To be a solution provider, Guillot concluded, means that both the project team and the management must be solution-oriented. Isochem has set up an early warning system to provide visibility in tasks, planning and costs, while looking for balanced solutions that manage issues and problems proactively, emphasising risk management and alternative systems, all with support from top management.
In one instance, Isochem was developing an API synthesis for a dry peptide for a US Emerging Pharma company. A problem arose in that polymorphism studies found five forms of the API, while the preferred one was not the most stable and was also poorly stable in most solvents. It was difficult to know how to take the project forward.
With full change control from the customer, Isochem added two key participants to the project team - one from the custom synthesis firm involved, Switzerland's Solvias, and an academic expert on crystallisation. They quickly developed a solution based on a mixture of solvents that took the project forward without any delay.
"Isochem has emerged in its present form with no debt and is ready to invest," Schlosser told the meeting. "We don't seek to be the biggest company in the fine chemicals industry but to be more agile, quicker and customer-oriented." It was because of this and the increasing need to reach out to small and medium-sized potential customers that Isochem is now organising somewhat unconventional gatherings like this.

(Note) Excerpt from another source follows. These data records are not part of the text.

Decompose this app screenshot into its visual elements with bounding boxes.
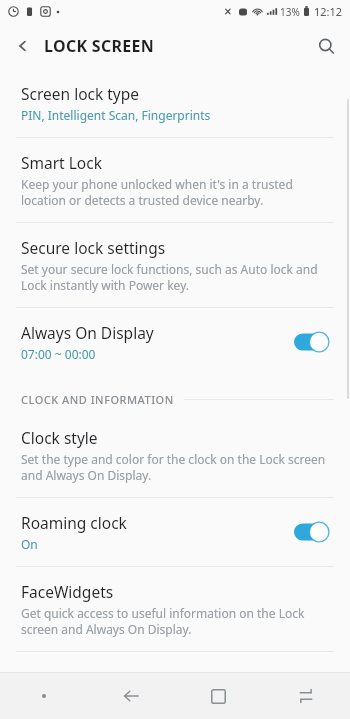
button[interactable]: Recents — [262, 673, 350, 719]
staticText: Set your secure lock functions, such as … — [21, 261, 330, 293]
staticText: Always On Display — [21, 322, 154, 343]
staticText: Clock style — [21, 427, 98, 448]
button[interactable]: Home — [174, 673, 262, 719]
button[interactable]: Toggle — [294, 521, 334, 543]
staticText: On — [21, 536, 38, 552]
staticText: LOCK SCREEN — [44, 35, 155, 57]
staticText: Get quick access to useful information o… — [21, 605, 330, 637]
button[interactable]: FaceWidgets — [0, 567, 350, 651]
staticText: 07:00 ~ 00:00 — [21, 346, 96, 362]
button[interactable]: Back — [87, 673, 174, 719]
button[interactable]: Search — [309, 29, 343, 63]
button[interactable]: Toggle — [294, 331, 334, 353]
staticText: Smart Lock — [21, 152, 102, 173]
button[interactable]: Always On Display — [0, 308, 350, 376]
staticText: Secure lock settings — [21, 237, 166, 258]
button[interactable]: Secure lock settings — [0, 223, 350, 307]
staticText: FaceWidgets — [21, 581, 114, 602]
staticText: CLOCK AND INFORMATION — [21, 392, 174, 407]
staticText: Keep your phone unlocked when it's in a … — [21, 176, 330, 208]
button[interactable]: Back — [6, 29, 40, 63]
staticText: Set the type and color for the clock on … — [21, 451, 330, 483]
staticText: Roaming clock — [21, 512, 127, 533]
staticText: Screen lock type — [21, 83, 140, 104]
staticText: PIN, Intelligent Scan, Fingerprints — [21, 107, 211, 123]
button[interactable]: Clock style — [0, 415, 350, 497]
staticText: 13% — [280, 5, 300, 19]
button[interactable]: Screen lock type — [0, 69, 350, 137]
staticText: 12:12 — [314, 4, 343, 19]
button[interactable]: Roaming clock — [0, 498, 350, 566]
button[interactable]: Smart Lock — [0, 138, 350, 222]
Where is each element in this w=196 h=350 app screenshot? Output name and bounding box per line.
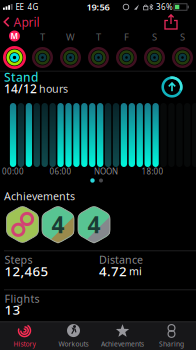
button[interactable]: Workouts	[50, 322, 98, 350]
staticText: Sharing	[159, 340, 184, 348]
staticText: Distance	[99, 252, 143, 267]
staticText: Achievements	[101, 340, 144, 348]
button[interactable]: Sharing	[148, 322, 196, 350]
button[interactable]: April Challenge achievement	[78, 206, 110, 244]
staticText: Achievements	[4, 189, 75, 203]
staticText: F	[124, 31, 129, 43]
staticText: 13	[4, 301, 20, 318]
staticText: 19:56	[86, 1, 110, 13]
staticText: hours	[39, 81, 68, 96]
staticText: 4G	[28, 2, 38, 12]
button[interactable]: Day M	[2, 30, 28, 70]
staticText: 4.72	[99, 262, 127, 280]
staticText: 4	[52, 209, 64, 240]
staticText: 4	[88, 209, 100, 240]
staticText: 06:00	[50, 166, 72, 177]
staticText: W	[66, 31, 75, 43]
staticText: 00:00	[2, 166, 24, 177]
staticText: 36%	[156, 2, 173, 12]
staticText: 12,465	[4, 262, 48, 280]
button[interactable]: Share	[164, 14, 178, 30]
staticText: S	[180, 31, 185, 43]
staticText: S	[152, 31, 157, 43]
staticText: Stand	[4, 69, 38, 85]
button[interactable]: Day W	[58, 30, 84, 70]
staticText: 18:00	[142, 166, 164, 177]
button[interactable]: April	[0, 13, 42, 31]
staticText: History	[14, 340, 36, 348]
button[interactable]: April Challenge achievement	[42, 206, 74, 244]
button[interactable]: History	[0, 322, 48, 350]
button[interactable]: Day S	[142, 30, 168, 70]
staticText: Flights	[4, 291, 40, 306]
staticText: mi	[129, 264, 142, 278]
staticText: Steps	[4, 252, 32, 267]
staticText: M	[10, 31, 18, 41]
button[interactable]: Perfect Week achievement	[6, 206, 38, 244]
staticText: EE	[16, 2, 24, 12]
button[interactable]: Collapse chart	[161, 76, 183, 98]
button[interactable]: Achievements	[98, 322, 147, 350]
staticText: NOON	[94, 166, 118, 177]
staticText: 14/12	[4, 80, 37, 96]
button[interactable]: Day F	[114, 30, 140, 70]
staticText: T	[96, 31, 101, 43]
button[interactable]: Day T	[86, 30, 112, 70]
staticText: T	[40, 31, 45, 43]
staticText: April	[14, 14, 40, 30]
staticText: Workouts	[58, 340, 88, 348]
button[interactable]: Day S	[170, 30, 196, 70]
button[interactable]: Day T	[30, 30, 56, 70]
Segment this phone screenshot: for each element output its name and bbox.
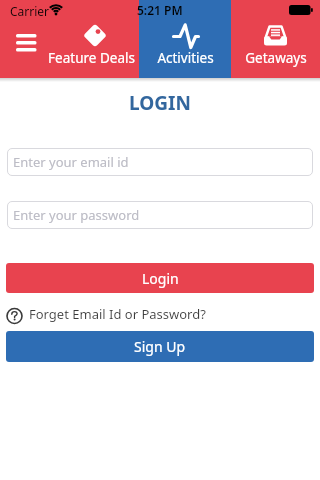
staticText: Sign Up (134, 337, 186, 356)
staticText: Enter your password (13, 206, 140, 224)
staticText: LOGIN (129, 90, 191, 116)
button[interactable]: Feature Deals (44, 20, 139, 78)
staticText: Carrier (10, 3, 50, 19)
staticText: Enter your email id (13, 153, 129, 171)
button[interactable]: Enter your password (7, 201, 313, 229)
staticText: Feature Deals (48, 49, 135, 67)
button[interactable]: Getaways (231, 20, 320, 78)
staticText: Login (142, 269, 179, 288)
staticText: Getaways (245, 49, 307, 67)
staticText: 5:21 PM (137, 2, 183, 18)
button[interactable]: Forget Email Id or Password? (6, 304, 206, 324)
button[interactable] (8, 26, 44, 58)
button[interactable]: Activities (139, 20, 231, 78)
button[interactable]: Enter your email id (7, 148, 313, 176)
button[interactable]: Sign Up (6, 331, 314, 362)
staticText: Forget Email Id or Password? (29, 305, 206, 323)
button[interactable]: Login (6, 263, 314, 293)
staticText: Activities (157, 49, 214, 67)
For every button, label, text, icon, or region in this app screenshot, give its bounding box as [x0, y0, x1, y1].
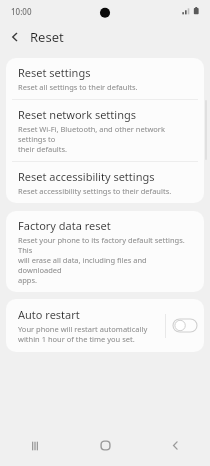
staticText: Reset accessibility settings — [18, 169, 155, 184]
staticText: Reset accessibility settings to their de… — [18, 186, 172, 196]
button[interactable]: Factory data reset — [6, 211, 204, 292]
staticText: Your phone will restart automatically wi… — [18, 324, 148, 344]
staticText: Auto restart — [18, 307, 80, 322]
button[interactable]: Back — [0, 22, 30, 52]
button[interactable]: Auto restart toggle — [166, 309, 204, 342]
staticText: Reset settings — [18, 65, 91, 80]
staticText: Reset network settings — [18, 107, 136, 122]
button[interactable]: Back — [140, 425, 210, 466]
button[interactable]: Home — [70, 425, 140, 466]
staticText: Reset — [30, 28, 64, 46]
button[interactable]: Reset settings — [6, 58, 204, 99]
button[interactable]: Reset accessibility settings — [6, 162, 204, 203]
button[interactable]: Reset network settings — [6, 100, 204, 161]
staticText: Reset Wi-Fi, Bluetooth, and other networ… — [18, 124, 192, 154]
button[interactable]: Auto restart — [6, 299, 165, 352]
staticText: 10:00 — [11, 6, 32, 17]
staticText: Reset all settings to their defaults. — [18, 82, 138, 92]
staticText: Factory data reset — [18, 218, 111, 233]
button[interactable]: Recents — [0, 425, 70, 466]
staticText: Reset your phone to its factory default … — [18, 235, 192, 285]
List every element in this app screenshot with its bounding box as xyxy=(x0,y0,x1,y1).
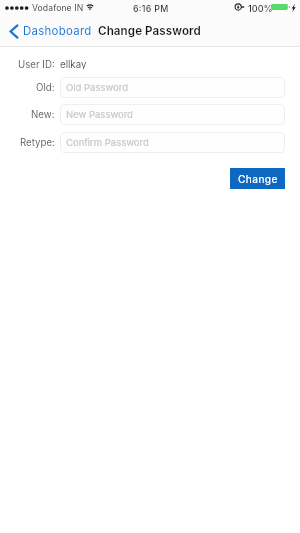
button[interactable]: Old Password xyxy=(60,77,285,98)
staticText: Vodafone IN xyxy=(32,3,84,13)
button[interactable]: New Password xyxy=(60,104,285,125)
staticText: Dashoboard xyxy=(23,24,92,38)
staticText: Retype: xyxy=(20,137,55,148)
staticText: New Password xyxy=(66,109,133,120)
staticText: New: xyxy=(31,109,55,120)
staticText: Old: xyxy=(36,82,55,93)
button[interactable]: Dashoboard xyxy=(7,20,94,42)
staticText: ellkay xyxy=(60,59,87,69)
staticText: Old Password xyxy=(66,82,129,93)
staticText: Change Password xyxy=(98,24,201,38)
button[interactable]: Change xyxy=(230,168,285,189)
staticText: Change xyxy=(238,173,278,185)
staticText: 100% xyxy=(248,3,273,14)
button[interactable]: Confirm Password xyxy=(60,132,285,153)
staticText: 6:16 PM xyxy=(133,3,169,14)
staticText: User ID: xyxy=(18,59,55,69)
staticText: Confirm Password xyxy=(66,137,149,148)
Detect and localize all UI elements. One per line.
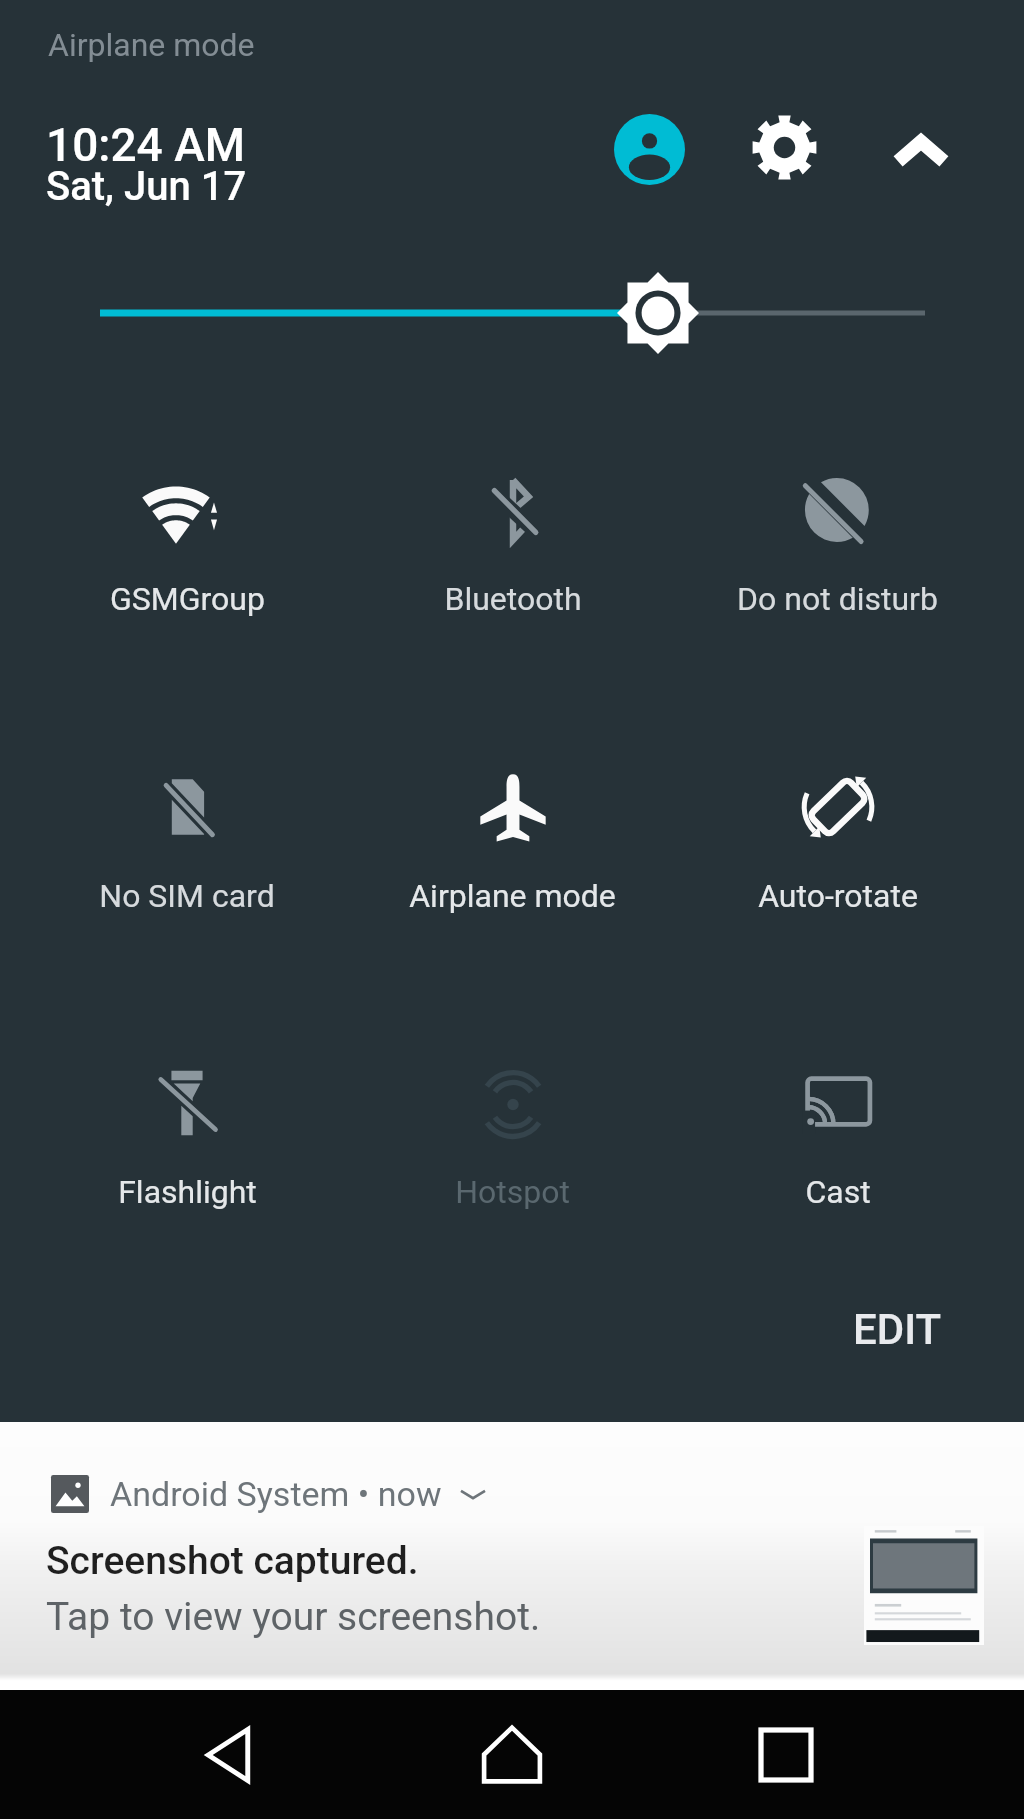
button[interactable]: EDIT [807,1281,1024,1378]
button[interactable]: User profile [607,107,691,191]
button[interactable]: Cast [675,1055,1000,1211]
staticText: Cast [805,1173,871,1211]
staticText: Screenshot captured. [46,1538,419,1584]
button[interactable]: No SIM card [24,759,350,915]
staticText: Auto-rotate [758,877,918,915]
staticText: Sat, Jun 17 [46,163,247,210]
staticText: Tap to view your screenshot. [46,1594,541,1640]
staticText: Android System • now [110,1474,442,1514]
button[interactable]: Flashlight [24,1055,350,1211]
button[interactable]: Recents [716,1690,856,1819]
button[interactable]: Settings [742,105,826,189]
button[interactable]: Airplane mode [350,759,675,915]
staticText: GSMGroup [110,580,265,618]
button[interactable]: Brightness [0,258,1024,368]
staticText: Airplane mode [409,877,616,915]
button[interactable]: Do not disturb [675,462,1000,618]
staticText: Flashlight [118,1173,257,1211]
staticText: Hotspot [455,1173,570,1211]
staticText: 10:24 AM [46,118,245,172]
button[interactable]: Back [158,1690,298,1819]
staticText: No SIM card [99,877,275,915]
button[interactable]: Auto-rotate [675,759,1000,915]
staticText: EDIT [853,1305,942,1354]
button[interactable]: Home [442,1690,582,1819]
button[interactable]: Hotspot [350,1055,675,1211]
staticText: Do not disturb [737,580,938,618]
button[interactable]: Bluetooth [350,462,675,618]
button[interactable]: Android System • now [0,1422,1024,1690]
staticText: Bluetooth [444,580,582,618]
staticText: Airplane mode [48,26,255,64]
button[interactable]: GSMGroup [24,462,350,618]
button[interactable]: Collapse [879,109,963,193]
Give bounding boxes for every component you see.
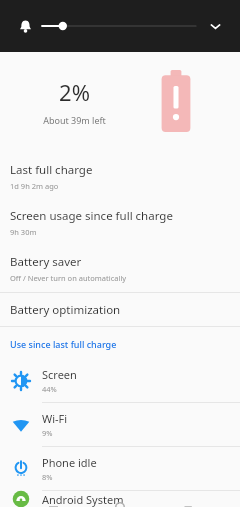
staticText: 44% xyxy=(42,384,57,394)
staticText: Screen xyxy=(42,367,77,382)
staticText: Phone idle xyxy=(42,455,97,470)
staticText: 9% xyxy=(42,428,53,438)
staticText: Android System xyxy=(42,492,124,507)
button[interactable]: Wi-Fi xyxy=(0,403,240,447)
button[interactable]: Notifications xyxy=(14,15,36,37)
staticText: Screen usage since full charge xyxy=(10,208,173,224)
staticText: 2% xyxy=(59,77,90,107)
button[interactable]: Battery saver xyxy=(0,246,240,292)
button[interactable]: Brightness slider xyxy=(42,15,196,37)
staticText: Battery saver xyxy=(10,254,82,270)
button[interactable]: Screen xyxy=(0,359,240,403)
button[interactable]: Last full charge xyxy=(0,154,240,200)
staticText: Last full charge xyxy=(10,162,93,178)
staticText: 9h 30m xyxy=(10,227,37,237)
button[interactable]: Expand xyxy=(204,15,226,37)
staticText: About 39m left xyxy=(43,114,106,126)
button[interactable]: Phone idle xyxy=(0,447,240,491)
staticText: 8% xyxy=(42,472,53,482)
other: Low battery xyxy=(158,70,194,132)
button[interactable]: Android System xyxy=(0,491,240,507)
staticText: Use since last full charge xyxy=(10,338,117,350)
button[interactable]: Screen usage since full charge xyxy=(0,200,240,246)
staticText: Wi-Fi xyxy=(42,411,68,426)
button[interactable]: Battery optimization xyxy=(0,293,240,326)
staticText: Battery optimization xyxy=(10,302,121,318)
staticText: Off / Never turn on automatically xyxy=(10,273,127,283)
staticText: 1d 9h 2m ago xyxy=(10,181,59,191)
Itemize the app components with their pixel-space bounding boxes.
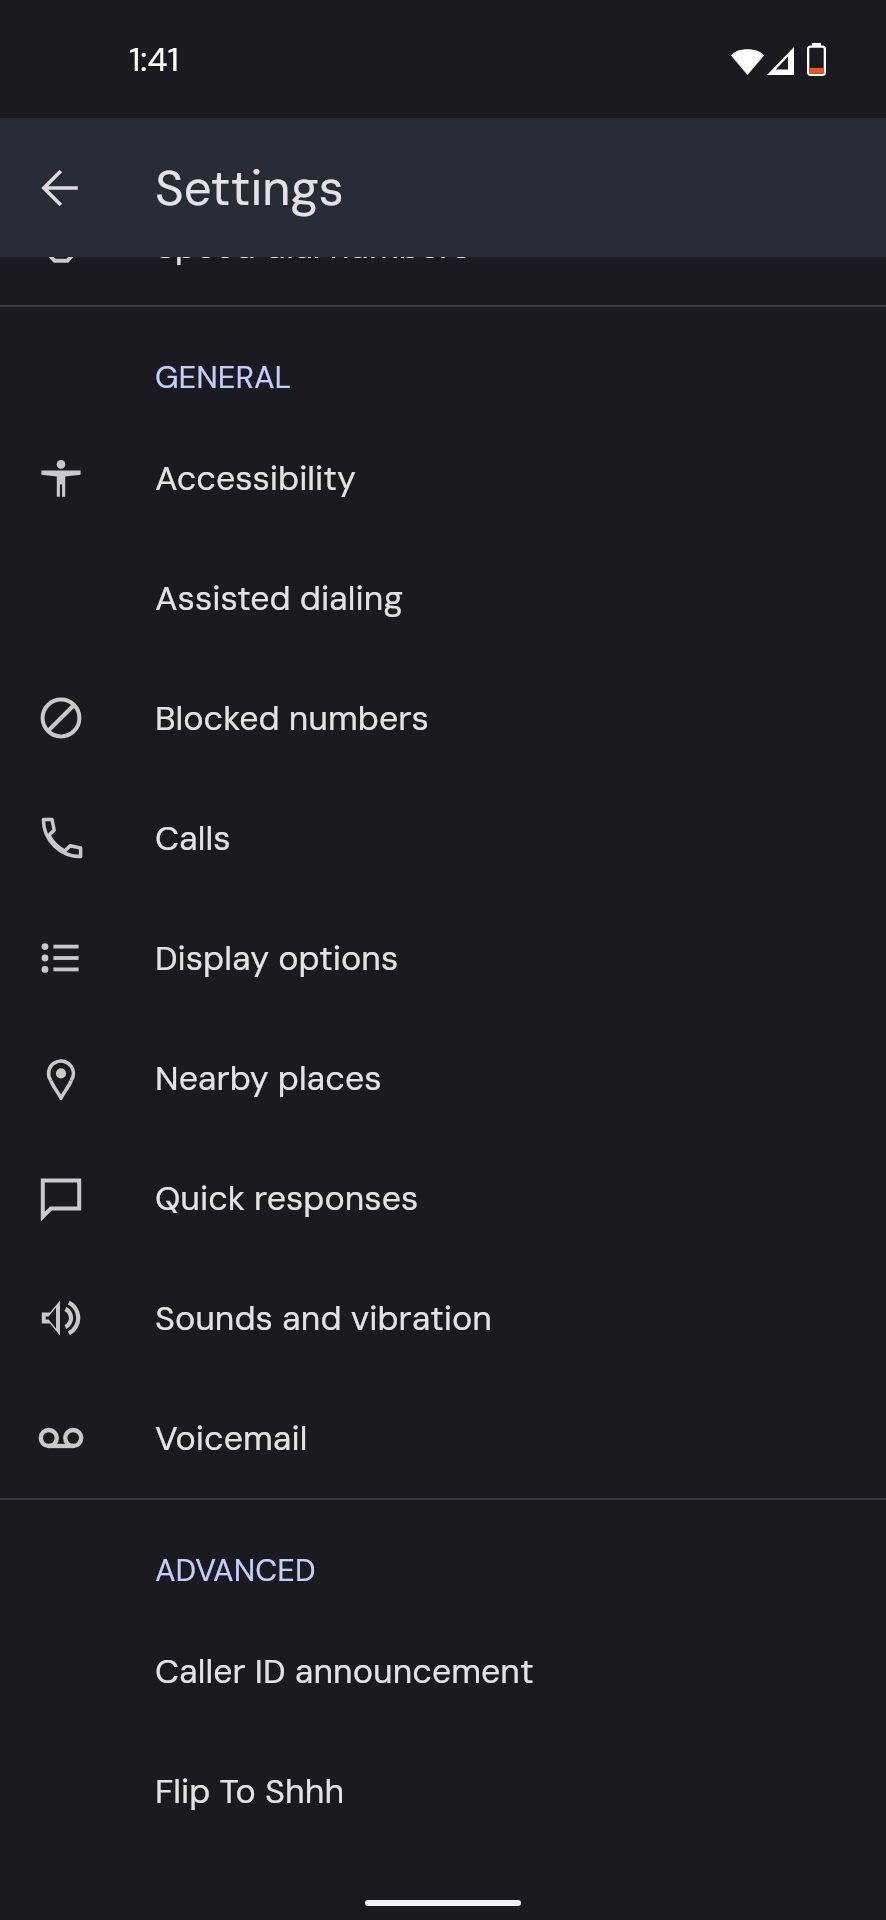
button[interactable]: Blocked numbers (0, 658, 886, 778)
staticText: Blocked numbers (155, 696, 429, 740)
staticText: Settings (155, 156, 344, 220)
staticText: Accessibility (155, 456, 356, 500)
button[interactable]: Navigate back (24, 151, 97, 224)
staticText: Voicemail (155, 1416, 308, 1460)
staticText: Caller ID announcement (155, 1649, 534, 1693)
button[interactable]: Voicemail (0, 1378, 886, 1498)
button[interactable]: Accessibility (0, 418, 886, 538)
button[interactable]: Assisted dialing (0, 538, 886, 658)
button[interactable]: Quick responses (0, 1138, 886, 1258)
button[interactable]: Sounds and vibration (0, 1258, 886, 1378)
button[interactable]: Calls (0, 778, 886, 898)
staticText: Calls (155, 816, 231, 860)
button[interactable]: Nearby places (0, 1018, 886, 1138)
staticText: ADVANCED (155, 1550, 316, 1590)
staticText: 1:41 (129, 38, 179, 81)
button[interactable]: Speed dial numbers (0, 186, 886, 305)
staticText: Flip To Shhh (155, 1769, 345, 1813)
staticText: Assisted dialing (155, 576, 403, 620)
staticText: Display options (155, 936, 399, 980)
staticText: Speed dial numbers (155, 224, 470, 268)
button[interactable]: Caller ID announcement (0, 1611, 886, 1731)
button[interactable]: Display options (0, 898, 886, 1018)
staticText: GENERAL (155, 357, 292, 397)
button[interactable]: Flip To Shhh (0, 1731, 886, 1851)
staticText: Quick responses (155, 1176, 419, 1220)
staticText: Sounds and vibration (155, 1296, 493, 1340)
staticText: Nearby places (155, 1056, 382, 1100)
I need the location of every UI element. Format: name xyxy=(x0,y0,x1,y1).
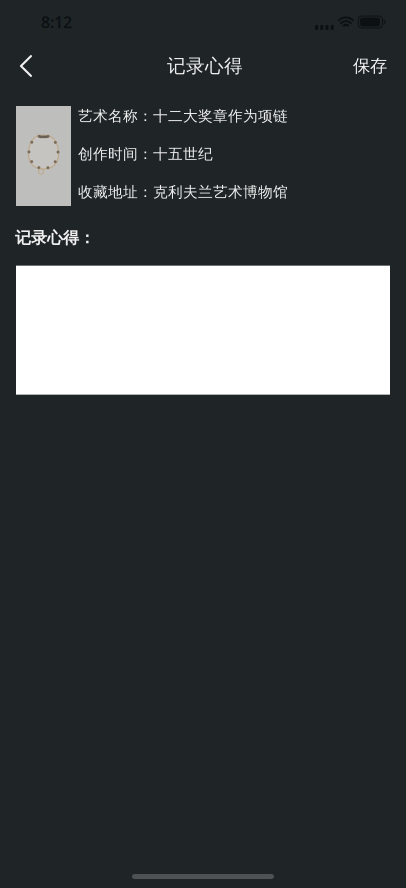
button[interactable]: Back xyxy=(0,44,46,88)
button[interactable]: 保存 xyxy=(337,44,406,88)
staticText: 记录心得： xyxy=(15,228,95,248)
staticText: 艺术名称：十二大奖章作为项链 xyxy=(78,107,288,125)
staticText: 记录心得 xyxy=(167,54,243,77)
staticText: 收藏地址：克利夫兰艺术博物馆 xyxy=(78,183,288,201)
button[interactable] xyxy=(16,266,390,395)
staticText: 保存 xyxy=(353,55,387,77)
staticText: 8:12 xyxy=(41,11,72,33)
staticText: 创作时间：十五世纪 xyxy=(78,145,213,163)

Few specific details of planned investments were given, but Jeanjean noted that Isochem plans to launch some new thioisocyanate derivatives made by a new chemistry rather than the conventional thiophosgene route. These should be available in early 2012 in time for communication at Chemspec Europe. Having joined Britest in 2011, the company is also looking at process improvements of all kinds. "We are full of hope for the future," he concluded.